Now, understanding these distinctions requires a modicum of intelligence and thoughtfulness, or at least a willingness to learn. But this is exactly what the modern Republican party, with its premium of folksy populism, will not give us. Hence we are left with the simplistic "with us or against us" rhetoric that isolates decision making from all notions of history, context, culture, and nuance. Instead, every enemy is part of the march of "islamofacism", a term decried by Larison as possibly "the most stupid of the current century". So, simply to appease Romney's sense of manliness, we need to accept an utterly vacuous and dangerous foreign policy." More Larison:
"Romney shares in their profound confusion (or deliberately misleading rhetoric) for the same reason: all these diverse and disparate groups must be brought together under a single, frightening label and they must be made out to be enemies of America, whether or not these descriptions are plausible, true or reasonable.....In other words, the word we use to describe our enemies must be meaningless in order to accommodate the maximum number of enemies. If there were ever a politician who was perfectly suited to an age in which words should be entirely malleable and subject to the political needs of the moment, it would have to be Romney. Romney and rhetoric about Islamofascism were made for each other."
How thoroughly postmodern. It would be comical if it were not so tragic...

2 comments:

Anonymous said...

Yo, NRA Guys!

My name's Mitt Romney
I'm running for President
and I SHOOT ANIMALS!

NO SHORTAGE OF TESTOSTERONE HERE!

Well it was just a varmint or two but what the heck.
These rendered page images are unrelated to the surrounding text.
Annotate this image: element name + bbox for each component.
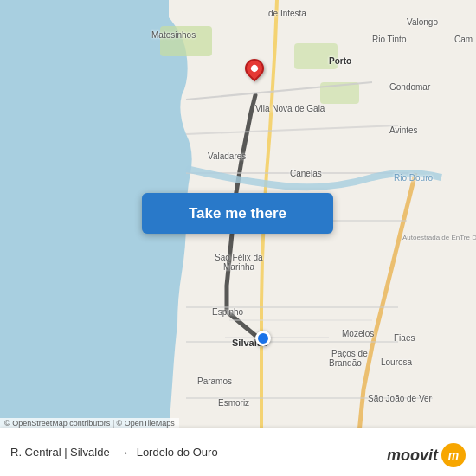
pin-head (241, 55, 267, 81)
svg-line-4 (186, 125, 398, 134)
place-autoestrada: Autoestrada de EnTre Douro e Vouga (402, 234, 463, 241)
place-valadares: Valadares (208, 151, 246, 161)
map-background: Matosinhos de Infesta Valongo Rio Tinto … (0, 0, 476, 476)
place-porto: Porto (329, 56, 351, 66)
place-mozelos: Mozelos (342, 329, 374, 338)
map[interactable]: Matosinhos de Infesta Valongo Rio Tinto … (0, 0, 476, 476)
place-vilanogaia: Vila Nova de Gaia (255, 104, 325, 113)
place-gondomar: Gondomar (389, 82, 430, 92)
place-esmoriz: Esmoriz (218, 398, 249, 408)
place-infesta: de Infesta (268, 9, 306, 18)
destination-label: Lordelo do Ouro (137, 446, 218, 459)
place-riotinto: Rio Tinto (372, 35, 406, 44)
place-paramos: Paramos (197, 376, 232, 386)
place-lourosa: Lourosa (381, 357, 412, 367)
take-me-there-button[interactable]: Take me there (142, 193, 333, 234)
place-cam: Cam (454, 35, 473, 44)
place-valongo: Valongo (407, 17, 438, 27)
origin-label: R. Central | Silvalde (10, 446, 110, 459)
moovit-m-letter: m (448, 448, 459, 462)
app-container: Matosinhos de Infesta Valongo Rio Tinto … (0, 0, 476, 476)
destination-marker (255, 331, 271, 346)
place-saojoao: São João de Ver (368, 394, 432, 403)
place-pacos: Paços de (331, 349, 368, 358)
origin-marker (245, 59, 264, 78)
moovit-text: moovit (387, 447, 438, 465)
place-matosinhos: Matosinhos (151, 30, 196, 40)
route-arrow: → (117, 445, 130, 460)
map-attribution: © OpenStreetMap contributors | © OpenTil… (0, 418, 179, 428)
place-saofelic1: São Félix da (215, 253, 263, 262)
place-brandao: Brandão (329, 358, 362, 368)
bottom-bar: R. Central | Silvalde → Lordelo do Ouro … (0, 428, 476, 476)
place-canelas: Canelas (290, 169, 322, 178)
moovit-icon: m (441, 443, 466, 467)
place-espinho: Espinho (212, 307, 243, 317)
attribution-text: © OpenStreetMap contributors | © OpenTil… (4, 419, 175, 428)
place-fiaes: Fiaes (394, 333, 415, 343)
place-saofelic2: Marinha (223, 262, 254, 272)
place-riodouro: Rio Douro (394, 173, 433, 183)
moovit-logo: moovit m (387, 443, 466, 467)
pin-center (249, 63, 259, 73)
place-avintes: Avintes (389, 125, 418, 135)
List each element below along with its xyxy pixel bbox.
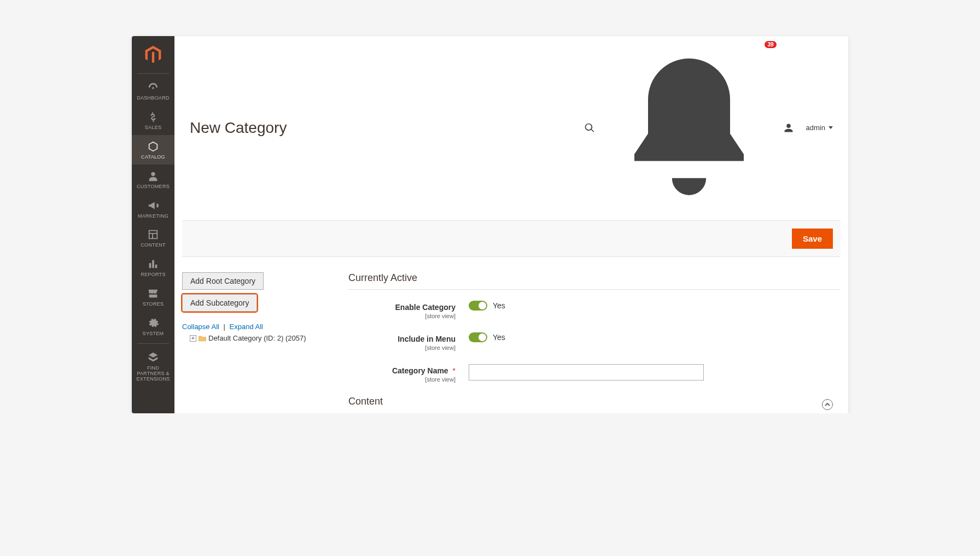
toggle-value: Yes bbox=[493, 333, 505, 342]
tree-node-label: Default Category (ID: 2) (2057) bbox=[208, 334, 306, 342]
required-indicator: * bbox=[453, 366, 456, 375]
field-label: Enable Category bbox=[395, 303, 456, 312]
sidebar-item-label: DASHBOARD bbox=[137, 96, 170, 101]
stores-icon bbox=[147, 288, 159, 300]
divider bbox=[348, 289, 841, 290]
separator: | bbox=[224, 323, 225, 331]
sidebar-item-marketing[interactable]: MARKETING bbox=[132, 194, 174, 224]
add-subcategory-button[interactable]: Add Subcategory bbox=[182, 294, 257, 312]
chevron-up-icon bbox=[825, 402, 830, 407]
notification-badge: 39 bbox=[765, 41, 776, 48]
dashboard-icon bbox=[147, 81, 159, 93]
form-pane: Currently Active Enable Category [store … bbox=[346, 257, 841, 413]
collapse-section-button[interactable] bbox=[822, 399, 833, 410]
include-in-menu-toggle[interactable] bbox=[469, 332, 487, 342]
system-icon bbox=[147, 317, 159, 329]
sidebar-item-label: SALES bbox=[145, 125, 162, 131]
enable-category-row: Enable Category [store view] Yes bbox=[348, 301, 841, 319]
toggle-value: Yes bbox=[493, 301, 505, 310]
tree-controls: Collapse All | Expand All bbox=[182, 323, 346, 331]
sidebar-item-system[interactable]: SYSTEM bbox=[132, 312, 174, 341]
sidebar-item-customers[interactable]: CUSTOMERS bbox=[132, 165, 174, 194]
sidebar-item-dashboard[interactable]: DASHBOARD bbox=[132, 76, 174, 106]
category-tree-pane: Add Root Category Add Subcategory Collap… bbox=[182, 257, 346, 413]
sales-icon bbox=[147, 111, 159, 123]
user-avatar-icon[interactable] bbox=[783, 122, 794, 133]
sidebar-item-content[interactable]: CONTENT bbox=[132, 223, 174, 253]
sidebar-item-catalog[interactable]: CATALOG bbox=[132, 135, 174, 165]
section-title: Currently Active bbox=[348, 272, 841, 284]
page-header: New Category 39 admin bbox=[174, 36, 848, 220]
category-name-row: Category Name * [store view] bbox=[348, 364, 841, 383]
expand-toggle-icon[interactable]: + bbox=[190, 335, 196, 342]
chevron-down-icon bbox=[829, 126, 833, 129]
enable-category-toggle[interactable] bbox=[469, 301, 487, 311]
toolbar: Save bbox=[182, 220, 841, 257]
username-label: admin bbox=[806, 124, 825, 132]
add-root-category-button[interactable]: Add Root Category bbox=[182, 272, 264, 290]
marketing-icon bbox=[147, 200, 159, 212]
content-section-header: Content bbox=[348, 396, 841, 413]
sidebar-item-label: MARKETING bbox=[138, 214, 168, 219]
folder-icon bbox=[199, 335, 206, 342]
divider bbox=[137, 343, 169, 344]
sidebar-item-label: CUSTOMERS bbox=[137, 184, 170, 190]
content-icon bbox=[147, 229, 159, 241]
sidebar-item-partners[interactable]: FIND PARTNERS & EXTENSIONS bbox=[132, 346, 174, 387]
catalog-icon bbox=[147, 141, 159, 153]
sidebar-item-label: REPORTS bbox=[141, 272, 165, 278]
save-button[interactable]: Save bbox=[792, 229, 833, 249]
section-title: Content bbox=[348, 396, 383, 407]
sidebar-item-reports[interactable]: REPORTS bbox=[132, 253, 174, 282]
sidebar-item-label: SYSTEM bbox=[143, 331, 164, 337]
admin-sidebar: DASHBOARD SALES CATALOG CUSTOMERS MARKET… bbox=[132, 36, 174, 413]
customers-icon bbox=[147, 170, 159, 182]
sidebar-item-label: STORES bbox=[143, 302, 164, 307]
tree-node[interactable]: + Default Category (ID: 2) (2057) bbox=[190, 334, 346, 342]
scope-label: [store view] bbox=[348, 344, 456, 351]
account-dropdown[interactable]: admin bbox=[806, 124, 833, 132]
sidebar-item-sales[interactable]: SALES bbox=[132, 106, 174, 135]
magento-logo bbox=[143, 45, 163, 65]
collapse-all-link[interactable]: Collapse All bbox=[182, 323, 219, 331]
partners-icon bbox=[147, 352, 159, 364]
sidebar-item-stores[interactable]: STORES bbox=[132, 282, 174, 312]
category-name-input[interactable] bbox=[469, 364, 704, 381]
header-actions: 39 admin bbox=[584, 45, 833, 210]
sidebar-item-label: FIND PARTNERS & EXTENSIONS bbox=[133, 366, 173, 382]
scope-label: [store view] bbox=[348, 376, 456, 383]
reports-icon bbox=[147, 258, 159, 270]
sidebar-item-label: CATALOG bbox=[141, 155, 165, 160]
field-label: Include in Menu bbox=[398, 335, 456, 343]
notifications-button[interactable]: 39 bbox=[607, 45, 771, 210]
include-in-menu-row: Include in Menu [store view] Yes bbox=[348, 332, 841, 351]
scope-label: [store view] bbox=[348, 313, 456, 319]
bell-icon bbox=[607, 202, 771, 210]
page-title: New Category bbox=[190, 119, 584, 137]
sidebar-item-label: CONTENT bbox=[141, 243, 166, 248]
search-icon[interactable] bbox=[584, 122, 595, 133]
main-content: New Category 39 admin bbox=[174, 36, 848, 413]
expand-all-link[interactable]: Expand All bbox=[230, 323, 263, 331]
field-label: Category Name bbox=[392, 366, 448, 375]
divider bbox=[137, 73, 169, 74]
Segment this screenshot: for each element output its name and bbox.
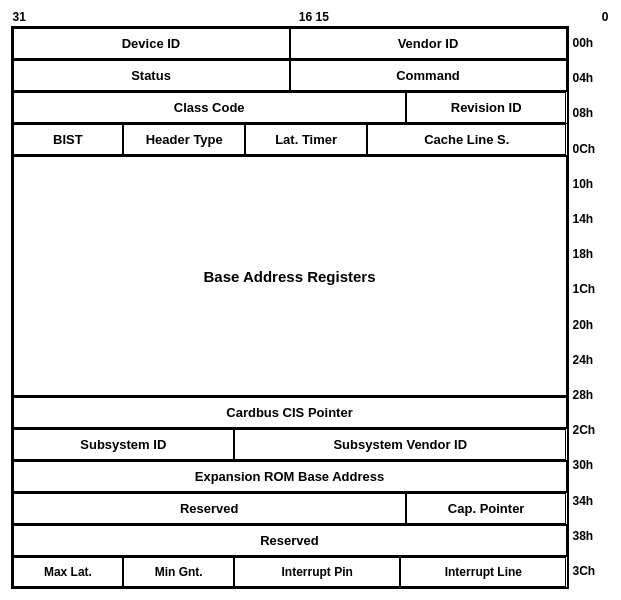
addr-08h: 08h — [569, 96, 611, 131]
addr-00h: 00h — [569, 26, 611, 61]
cardbus-cis-cell: Cardbus CIS Pointer — [13, 397, 567, 428]
min-gnt-cell: Min Gnt. — [123, 557, 234, 587]
row-2ch: Subsystem ID Subsystem Vendor ID — [13, 429, 567, 461]
addr-0ch: 0Ch — [569, 132, 611, 167]
expansion-rom-cell: Expansion ROM Base Address — [13, 461, 567, 492]
addr-30h: 30h — [569, 448, 611, 483]
row-04h: Status Command — [13, 60, 567, 92]
interrupt-line-cell: Interrupt Line — [400, 557, 566, 587]
status-cell: Status — [13, 60, 290, 91]
addr-20h: 20h — [569, 308, 611, 343]
addr-2ch: 2Ch — [569, 413, 611, 448]
interrupt-pin-cell: Interrupt Pin — [234, 557, 400, 587]
addr-1ch: 1Ch — [569, 272, 611, 307]
bist-cell: BIST — [13, 124, 124, 155]
header-type-cell: Header Type — [123, 124, 245, 155]
lat-timer-cell: Lat. Timer — [245, 124, 367, 155]
addr-18h: 18h — [569, 237, 611, 272]
class-code-cell: Class Code — [13, 92, 406, 123]
row-28h: Cardbus CIS Pointer — [13, 397, 567, 429]
row-34h: Reserved Cap. Pointer — [13, 493, 567, 525]
cap-pointer-cell: Cap. Pointer — [406, 493, 567, 524]
addr-04h: 04h — [569, 61, 611, 96]
vendor-id-cell: Vendor ID — [290, 28, 567, 59]
addr-10h: 10h — [569, 167, 611, 202]
addr-38h: 38h — [569, 519, 611, 554]
addr-34h: 34h — [569, 483, 611, 518]
reserved-38-cell: Reserved — [13, 525, 567, 556]
subsystem-id-cell: Subsystem ID — [13, 429, 235, 460]
row-00h: Device ID Vendor ID — [13, 28, 567, 60]
row-30h: Expansion ROM Base Address — [13, 461, 567, 493]
addr-3ch: 3Ch — [569, 554, 611, 589]
addr-28h: 28h — [569, 378, 611, 413]
revision-id-cell: Revision ID — [406, 92, 567, 123]
row-08h: Class Code Revision ID — [13, 92, 567, 124]
max-lat-cell: Max Lat. — [13, 557, 124, 587]
reserved-34-cell: Reserved — [13, 493, 406, 524]
row-0ch: BIST Header Type Lat. Timer Cache Line S… — [13, 124, 567, 156]
base-address-registers-section: Base Address Registers — [13, 156, 567, 397]
device-id-cell: Device ID — [13, 28, 290, 59]
address-column: 00h 04h 08h 0Ch 10h 14h 18h 1Ch 20h 24h … — [569, 26, 611, 589]
cache-line-cell: Cache Line S. — [367, 124, 566, 155]
bit-0: 0 — [602, 10, 609, 24]
row-38h: Reserved — [13, 525, 567, 557]
bit-header: 31 16 15 0 — [11, 10, 611, 26]
base-address-registers-cell: Base Address Registers — [13, 156, 567, 396]
pci-config-space: 31 16 15 0 Device ID Vendor ID Status Co… — [11, 10, 611, 589]
bit-31: 31 — [13, 10, 26, 24]
bit-16-15: 16 15 — [299, 10, 329, 24]
row-3ch: Max Lat. Min Gnt. Interrupt Pin Interrup… — [13, 557, 567, 587]
register-table: Device ID Vendor ID Status Command Class… — [11, 26, 569, 589]
command-cell: Command — [290, 60, 567, 91]
subsystem-vendor-id-cell: Subsystem Vendor ID — [234, 429, 566, 460]
addr-14h: 14h — [569, 202, 611, 237]
addr-24h: 24h — [569, 343, 611, 378]
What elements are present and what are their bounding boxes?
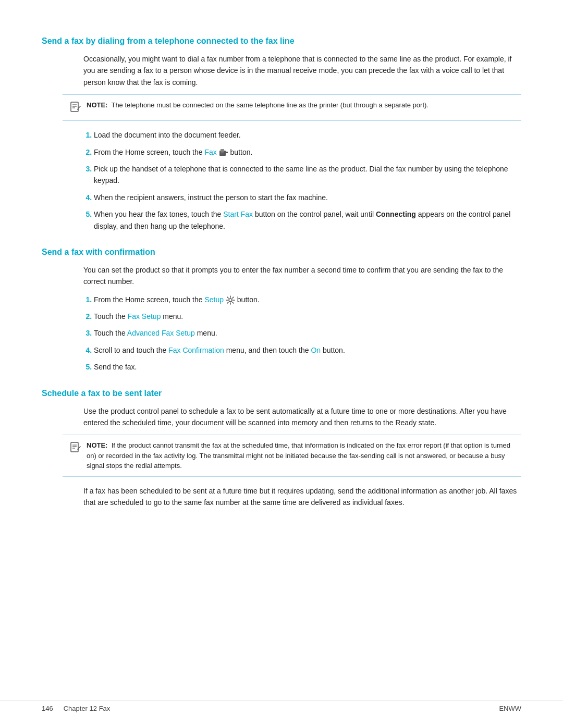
section-1-title: Send a fax by dialing from a telephone c… bbox=[42, 36, 521, 46]
section-3-note-text: NOTE: If the product cannot transmit the… bbox=[87, 440, 514, 471]
step-2-3: Touch the Advanced Fax Setup menu. bbox=[94, 327, 521, 339]
step-2-1: From the Home screen, touch the Setup bu… bbox=[94, 294, 521, 305]
step-1-3: Pick up the handset of a telephone that … bbox=[94, 163, 521, 187]
section-2: Send a fax with confirmation You can set… bbox=[42, 248, 521, 373]
note-icon-1 bbox=[70, 101, 81, 115]
svg-rect-7 bbox=[221, 153, 224, 153]
svg-rect-5 bbox=[221, 149, 224, 152]
section-3: Schedule a fax to be sent later Use the … bbox=[42, 389, 521, 509]
fax-icon-inline bbox=[219, 148, 230, 156]
svg-rect-8 bbox=[221, 154, 224, 154]
footer-left: 146 Chapter 12 Fax bbox=[42, 705, 110, 712]
svg-point-9 bbox=[229, 299, 232, 302]
note-label-1: NOTE: bbox=[87, 101, 107, 109]
svg-rect-10 bbox=[71, 442, 78, 452]
connecting-text: Connecting bbox=[376, 210, 416, 218]
section-1-note-text: NOTE: The telephone must be connected on… bbox=[87, 100, 429, 110]
page-footer: 146 Chapter 12 Fax ENWW bbox=[0, 700, 563, 712]
footer-chapter: Chapter 12 Fax bbox=[64, 705, 111, 712]
note-label-2: NOTE: bbox=[87, 441, 107, 449]
section-1-intro: Occasionally, you might want to dial a f… bbox=[83, 53, 521, 88]
setup-icon-inline bbox=[226, 295, 237, 304]
note-body-1: The telephone must be connected on the s… bbox=[111, 101, 429, 109]
section-1-steps: Load the document into the document feed… bbox=[94, 129, 521, 232]
svg-rect-6 bbox=[226, 152, 228, 153]
step-1-5: When you hear the fax tones, touch the S… bbox=[94, 208, 521, 232]
section-1-note: NOTE: The telephone must be connected on… bbox=[63, 94, 521, 121]
section-3-note: NOTE: If the product cannot transmit the… bbox=[63, 435, 521, 477]
section-2-title: Send a fax with confirmation bbox=[42, 248, 521, 257]
footer-page: 146 bbox=[42, 705, 53, 712]
section-2-steps: From the Home screen, touch the Setup bu… bbox=[94, 294, 521, 373]
step-1-1: Load the document into the document feed… bbox=[94, 129, 521, 141]
footer-right: ENWW bbox=[499, 705, 521, 712]
section-3-closing: If a fax has been scheduled to be sent a… bbox=[83, 485, 521, 509]
section-1: Send a fax by dialing from a telephone c… bbox=[42, 36, 521, 232]
step-1-4: When the recipient answers, instruct the… bbox=[94, 192, 521, 203]
section-3-title: Schedule a fax to be sent later bbox=[42, 389, 521, 398]
faxsetup-link: Fax Setup bbox=[128, 312, 161, 320]
startfax-link: Start Fax bbox=[223, 210, 253, 218]
fax-link: Fax bbox=[204, 148, 216, 156]
advancedfaxsetup-link: Advanced Fax Setup bbox=[127, 329, 195, 337]
svg-rect-0 bbox=[71, 102, 78, 112]
step-2-4: Scroll to and touch the Fax Confirmation… bbox=[94, 344, 521, 356]
section-3-intro: Use the product control panel to schedul… bbox=[83, 405, 521, 429]
step-1-2: From the Home screen, touch the Fax butt… bbox=[94, 146, 521, 158]
note-body-2: If the product cannot transmit the fax a… bbox=[87, 441, 510, 470]
note-icon-2 bbox=[70, 441, 81, 455]
step-2-2: Touch the Fax Setup menu. bbox=[94, 311, 521, 322]
on-link: On bbox=[311, 346, 321, 354]
setup-link: Setup bbox=[204, 295, 224, 304]
section-2-intro: You can set the product so that it promp… bbox=[83, 264, 521, 288]
faxconfirmation-link: Fax Confirmation bbox=[168, 346, 224, 354]
step-2-5: Send the fax. bbox=[94, 361, 521, 373]
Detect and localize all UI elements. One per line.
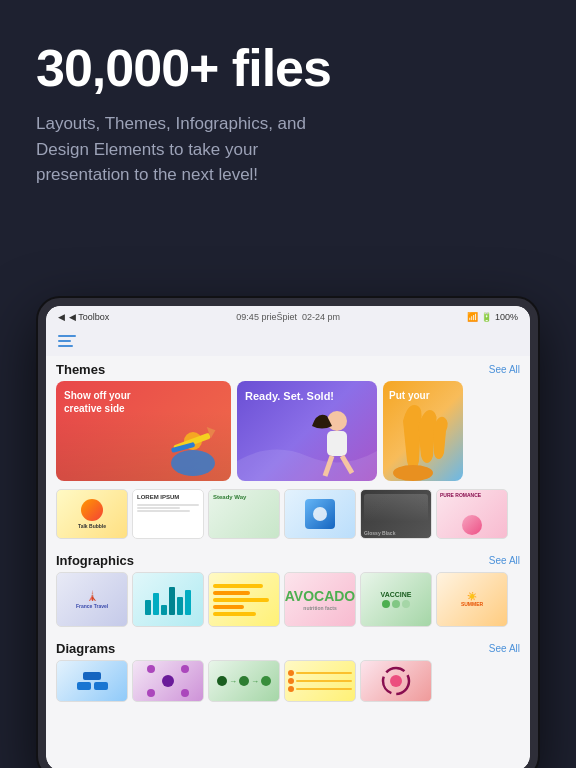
menu-icon[interactable] bbox=[58, 335, 76, 349]
themes-see-all[interactable]: See All bbox=[489, 364, 520, 375]
infographic-4[interactable]: AVOCADO nutrition facts bbox=[284, 572, 356, 627]
battery-icon: 🔋 bbox=[481, 312, 492, 322]
status-time: 09:45 prieŠpiet 02-24 pm bbox=[236, 312, 340, 322]
put-illustration bbox=[383, 391, 463, 481]
infographic-2[interactable] bbox=[132, 572, 204, 627]
themes-header: Themes See All bbox=[46, 356, 530, 381]
themes-title: Themes bbox=[56, 362, 105, 377]
sub-title: Layouts, Themes, Infographics, and Desig… bbox=[36, 111, 356, 188]
diagrams-header: Diagrams See All bbox=[46, 635, 530, 660]
themes-row: Show off your creative side bbox=[46, 381, 530, 481]
infographic-6[interactable]: ☀️ SUMMER bbox=[436, 572, 508, 627]
toolbox-label[interactable]: ◀ Toolbox bbox=[69, 312, 109, 322]
battery-percent: 100% bbox=[495, 312, 518, 322]
header-area: 30,000+ files Layouts, Themes, Infograph… bbox=[0, 0, 576, 208]
back-arrow: ◀ bbox=[58, 312, 65, 322]
templates-section: Talk Bubble LOREM IPSUM Steady Way bbox=[46, 489, 530, 539]
infographics-title: Infographics bbox=[56, 553, 134, 568]
infographic-1[interactable]: 🗼 France Travel bbox=[56, 572, 128, 627]
diagrams-row: → → bbox=[46, 660, 530, 702]
themes-section: Themes See All Show off your creative si… bbox=[46, 356, 530, 481]
svg-point-5 bbox=[327, 411, 347, 431]
status-right: 📶 🔋 100% bbox=[467, 312, 518, 322]
creative-illustration bbox=[163, 421, 223, 476]
ipad-screen: ◀ ◀ Toolbox 09:45 prieŠpiet 02-24 pm 📶 🔋… bbox=[46, 306, 530, 768]
svg-rect-6 bbox=[327, 431, 347, 456]
diagram-2[interactable] bbox=[132, 660, 204, 702]
diagram-4[interactable] bbox=[284, 660, 356, 702]
template-thumb-2[interactable]: LOREM IPSUM bbox=[132, 489, 204, 539]
infographic-5[interactable]: VACCINE bbox=[360, 572, 432, 627]
cycle-diagram bbox=[371, 663, 421, 699]
template-thumb-5[interactable]: Glossy Black bbox=[360, 489, 432, 539]
theme-card-sales[interactable]: Ready. Set. Sold! bbox=[237, 381, 377, 481]
theme-creative-text: Show off your creative side bbox=[64, 389, 144, 415]
infographic-3[interactable] bbox=[208, 572, 280, 627]
screen-content[interactable]: Themes See All Show off your creative si… bbox=[46, 356, 530, 768]
infographics-see-all[interactable]: See All bbox=[489, 555, 520, 566]
svg-point-0 bbox=[171, 450, 215, 476]
svg-point-9 bbox=[393, 465, 433, 481]
template-thumb-4[interactable] bbox=[284, 489, 356, 539]
diagrams-see-all[interactable]: See All bbox=[489, 643, 520, 654]
status-bar: ◀ ◀ Toolbox 09:45 prieŠpiet 02-24 pm 📶 🔋… bbox=[46, 306, 530, 328]
toolbar bbox=[46, 328, 530, 356]
template-thumb-6[interactable]: PURE ROMANCE bbox=[436, 489, 508, 539]
diagram-3[interactable]: → → bbox=[208, 660, 280, 702]
diagrams-title: Diagrams bbox=[56, 641, 115, 656]
templates-row: Talk Bubble LOREM IPSUM Steady Way bbox=[46, 489, 530, 539]
infographics-row: 🗼 France Travel bbox=[46, 572, 530, 627]
infographics-section: Infographics See All 🗼 France Travel bbox=[46, 547, 530, 627]
main-title: 30,000+ files bbox=[36, 40, 540, 97]
ipad-frame: ◀ ◀ Toolbox 09:45 prieŠpiet 02-24 pm 📶 🔋… bbox=[38, 298, 538, 768]
sales-illustration bbox=[237, 401, 377, 481]
diagram-1[interactable] bbox=[56, 660, 128, 702]
status-left: ◀ ◀ Toolbox bbox=[58, 312, 109, 322]
wifi-icon: 📶 bbox=[467, 312, 478, 322]
diagrams-section: Diagrams See All bbox=[46, 635, 530, 702]
svg-point-11 bbox=[390, 675, 402, 687]
infographics-header: Infographics See All bbox=[46, 547, 530, 572]
theme-card-put[interactable]: Put your bbox=[383, 381, 463, 481]
template-thumb-3[interactable]: Steady Way bbox=[208, 489, 280, 539]
diagram-5[interactable] bbox=[360, 660, 432, 702]
template-thumb-1[interactable]: Talk Bubble bbox=[56, 489, 128, 539]
theme-card-creative[interactable]: Show off your creative side bbox=[56, 381, 231, 481]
I mean, here was me - 200 lbs, gun in hand - stalkin this squirrel that musta weighed close to 90 grams. And that danged thing could RUN! It was an epic struggle of endurance and strategy and intelligence - me and that squirrel. A kbattle to the finish but I won. Shot him dead!

MANLY-MAN MITT 1
90GRAM SQUIRREL 0

WATCH OUT BIN LADEN, YOU'RE NEXT!

Anonymous said...

'Islamofascist' was regurgitated endlessly by Rick Santorum during his campaign last year. It just made him look desperate and comical.
So much for the fear factor--he lost by something like 20 pts.